Un acteur doit donc avoir l’air demi-ombre et demi-réalité. Ses larmes, ses cris, son langage, ses gestes doivent sembler demi-feints et demi-vrais. Il faut enfin, pour qu’un spectacle soit beau, qu’on croie imaginer ce qu’on y entend, ce qu’on y voit, et que tout nous y semble un beau songe.

L’objet de toute représentation est de donner une idée fixe et dont l’effet soit chaque fois infaillible. Or, pour y parvenir, il faut que la représentation soit très-déterminée, c’est-à-dire très-exacte et très-achevée dans toutes les parties qui doivent produire l’effet auquel on vise.

Il serait bon que les spectacles dramatiques fussent entièrement publics, ne fût-ce que pour donner au peuple une idée d’un beau son, d’un beau geste, d’un beau langage et d’une belle voix. Nos danseurs ennoblissent ce qui est grossier ; mais ils dégradent ce qui est héroïque.

La danse doit donner l’idée d’une légèreté et d’une souplesse pour ainsi dire incorporelles.

Les beaux-arts ont pour mérite unique, et tous doivent avoir pour but, de faire imaginer des âmes par le moyen des corps.

Tout bruit modulé n’est pas un chant, et toutes les voix qui exécutent de beaux airs ne chantent pas. Le chant doit produire de l’enchantement. Mais il faut pour cela une disposition d’âme et de gosier peu commune, même parmi les grands chanteurs.

La mélodie consiste en une certaine fluidité de sons coulants et doux comme le miel d’où elle a tiré son nom. La musique, dans les dangers, élève plus haut les pensées.

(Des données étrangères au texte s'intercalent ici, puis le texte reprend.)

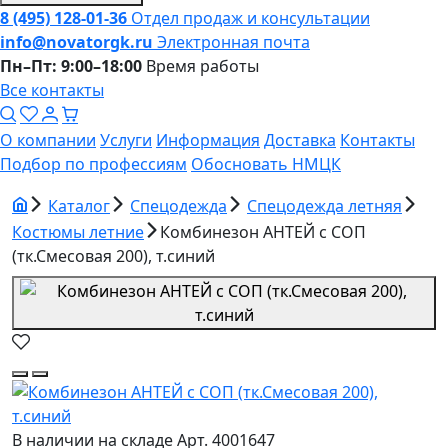
8 (495) 128-01-36
Отдел продаж и консультации
info@novatorgk.ru
Электронная почта
Пн–Пт: 9:00–18:00
Время работы
Все контакты
О компании
Услуги
Информация
Доставка
Контакты
Подбор по профессиям
Обосновать НМЦК
Каталог
Спецодежда
Спецодежда летняя
Костюмы летние
Комбинезон АНТЕЙ с СОП
(тк.Смесовая 200), т.синий
В наличии на складе
Арт. 4001647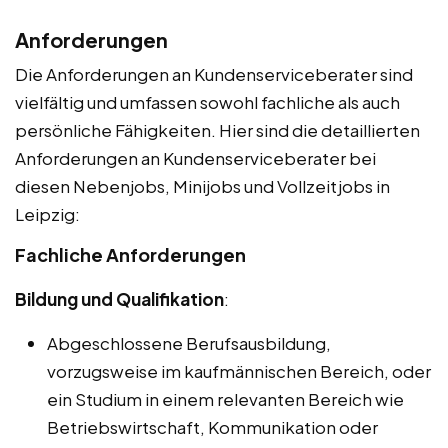
Anforderungen
Die Anforderungen an Kundenserviceberater sind
vielfältig und umfassen sowohl fachliche als auch
persönliche Fähigkeiten. Hier sind die detaillierten
Anforderungen an Kundenserviceberater bei
diesen Nebenjobs, Minijobs und Vollzeitjobs in
Leipzig:
Fachliche Anforderungen
Bildung und Qualifikation
:
Abgeschlossene Berufsausbildung,
vorzugsweise im kaufmännischen Bereich, oder
ein Studium in einem relevanten Bereich wie
Betriebswirtschaft, Kommunikation oder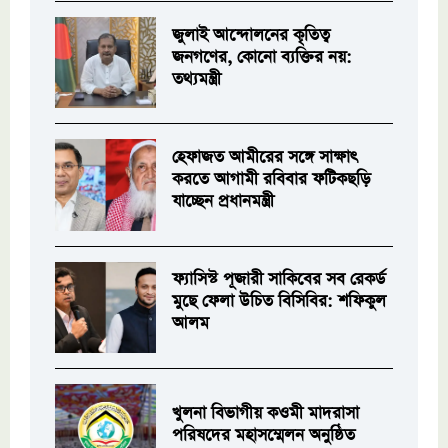
জুলাই আন্দোলনের কৃতিত্ব
জনগণের, কোনো ব্যক্তির নয়:
তথ্যমন্ত্রী
হেফাজত আমীরের সঙ্গে সাক্ষাৎ
করতে আগামী রবিবার ফটিকছড়ি
যাচ্ছেন প্রধানমন্ত্রী
ফ্যাসিস্ট পূজারী সাকিবের সব রেকর্ড
মুছে ফেলা উচিত বিসিবির: শফিকুল
আলম
খুলনা বিভাগীয় কওমী মাদরাসা
পরিষদের মহাসম্মেলন অনুষ্ঠিত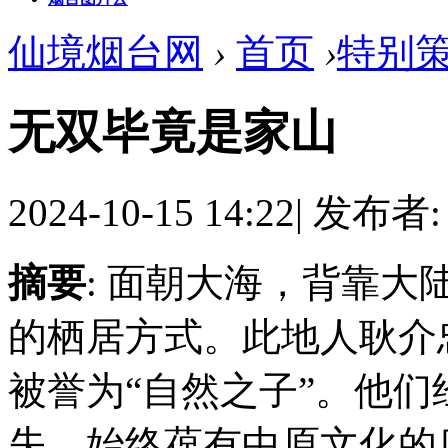
仙境烟台网
›
首页
›
特别
无双毕竟是家山
2024-10-15 14:22
|
发布者
摘要
: 面朝大海，背靠
的栖居方式。此地人耿介
被誉为“自然之子”。他
失，始终葆有中原文化的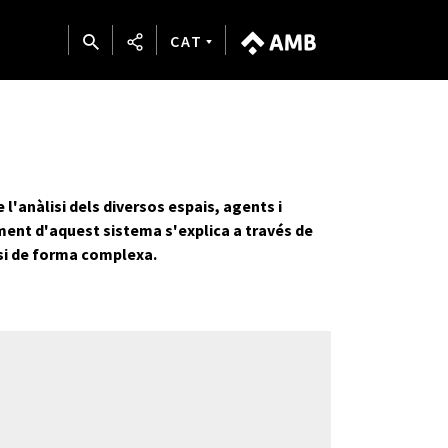
CAT
l'anàlisi dels diversos espais, agents i
ent d'aquest sistema s'explica a través de
 si de forma complexa.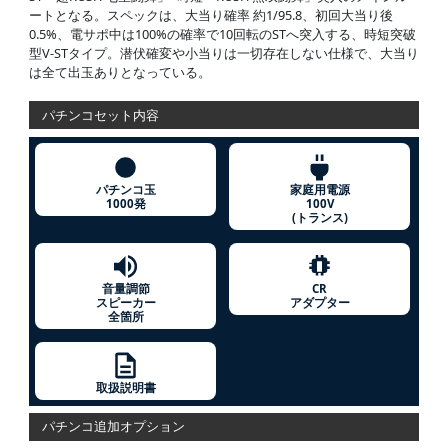
ートとなる。スペックは、大当り確率 約1/95.8、初回大当り後
0.5%、電サポ中は100%の確率で10回転のSTへ突入する、時短突破
型V-STタイプ。潜伏確変や小当りは一切存在しない仕様で、大当り
は全て出玉ありとなっている。
パチンコセット内容
パチンコ玉
家庭用電源
1000発
100V
(トランス)
音量調節
CR
スピーカー
アダプター
全箇所
取扱説明書
パチンコ追加オプション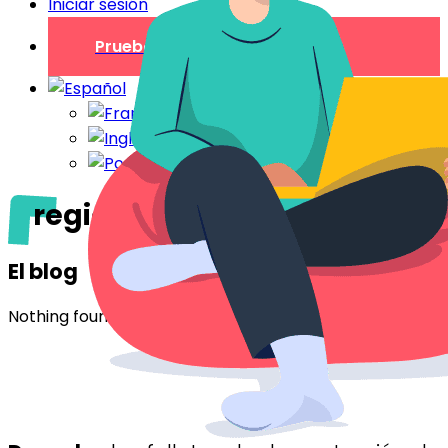
Iniciar sesión
Prueba gratuita
región de occitania
El blog
Nothing found.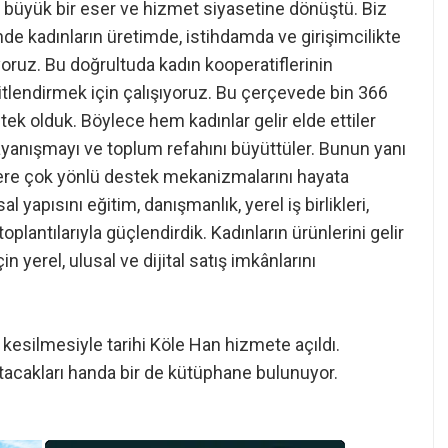
n büyük bir eser ve hizmet siyasetine dönüştü. Biz
nde kadınların üretimde, istihdamda ve girişimcilikte
yoruz. Bu doğrultuda kadın kooperatiflerinin
şitlendirmek için çalışıyoruz. Bu çerçevede bin 366
ek olduk. Böylece hem kadınlar gelir elde ettiler
yanışmayı ve toplum refahını büyüttüler. Bunun yanı
zere çok yönlü destek mekanizmalarını hayata
 yapısını eğitim, danışmanlık, yerel iş birlikleri,
lantılarıyla güçlendirdik. Kadınların ürünlerini gelir
 yerel, ulusal ve dijital satış imkânlarını
kesilmesiyle tarihi Köle Han hizmete açıldı.
atacakları handa bir de kütüphane bulunuyor.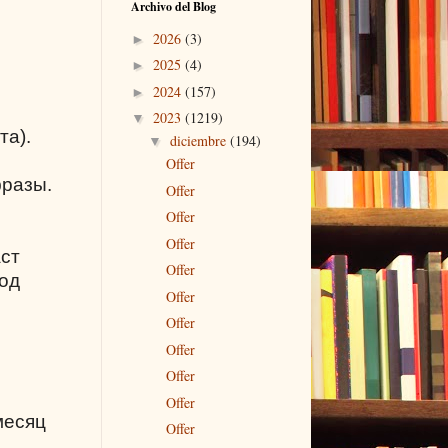
Archivo del Blog
2026
(3)
►
2025
(4)
►
2024
(157)
►
2023
(1219)
▼
та).
diciembre
(194)
▼
Offer
фразы.
Offer
Offer
Offer
аст
Offer
под
Offer
Offer
Offer
Offer
Offer
месяц
Offer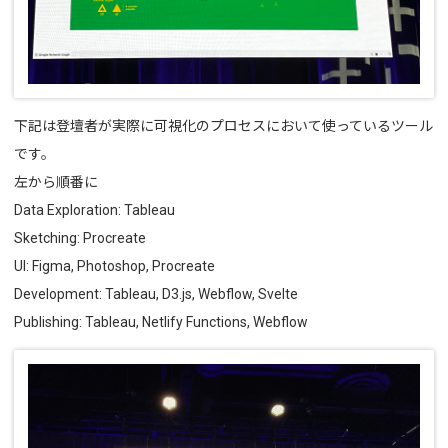
下記は登壇者が実際に可視化のプロセスにおいて使っているツール
です。
左から順番に
Data Exploration: Tableau
Sketching: Procreate
UI: Figma, Photoshop, Procreate
Development: Tableau, D3.js, Webflow, Svelte
Publishing: Tableau, Netlify Functions, Webflow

L’air périodique ne convient qu’à l’expression des sentiments où l’âme aime à circuler, pour ainsi dire, et dont elle ne peut se séparer qu’après un long détour. Toutes les émotions qu’on n’exprime que pour les exhaler, et se rendre soi-même plus calme, n’admettent l’air périodique qu’autant qu’il est court et brisé, comme l’air fameux : che faro senza euridice ?

la musique des chants de deuil semble laisser mourir les sons.

Il n’est pas toujours nécessaire, dans la musique, d’exprimer un mouvement marqué ou une émotion distincte. Le chant lui-même peut être l’objet du chant. S’il peint une âme en harmonie, un talent qui s’élève et redescend par une belle échelle de sons, une existence qui, libre de soins et livrée à mille affections passagères et rapides, s’égaie et se joue entre la terre et le ciel, enfin une intelligence désoccupée, qui vole au hasard, comme l’abeille, s’arrête sur mille objets, sans se fixer sur aucun, caresse toutes les fleurs et bourdonne son plaisir, cette peinture en vaut une autre.